Collected data entries
[Start of Attachment]

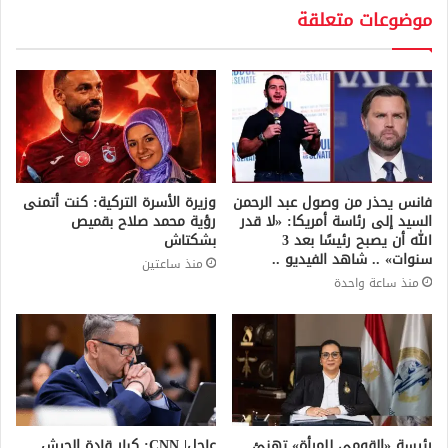
موضوعات متعلقة
فانس يحذر من وصول عبد الرحمن
وزيرة الأسرة التركية: كنت أتمنى
السيد إلى رئاسة أمريكا: «لا قدر
رؤية محمد صلاح بقميص
الله أن يصبح رئيسًا بعد 3
بشكتاش
سنوات» .. شاهد الفيديو ..
منذ ساعتين
منذ ساعة واحدة
رئيسة «القومي للمرأة» تهنئ
عاجل| CNN: كبار قادة الجيش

[End of Attachment]

--- WORK INSTRUCTIONS ---
Print each entry above verbatim, pictures left out.

--- ANSWER SPACE ---
موضوعات متعلقة
فانس يحذر من وصول عبد الرحمن
وزيرة الأسرة التركية: كنت أتمنى
السيد إلى رئاسة أمريكا: «لا قدر
رؤية محمد صلاح بقميص
الله أن يصبح رئيسًا بعد 3
بشكتاش
سنوات» .. شاهد الفيديو ..
منذ ساعتين
منذ ساعة واحدة
رئيسة «القومي للمرأة» تهنئ
عاجل| CNN: كبار قادة الجيش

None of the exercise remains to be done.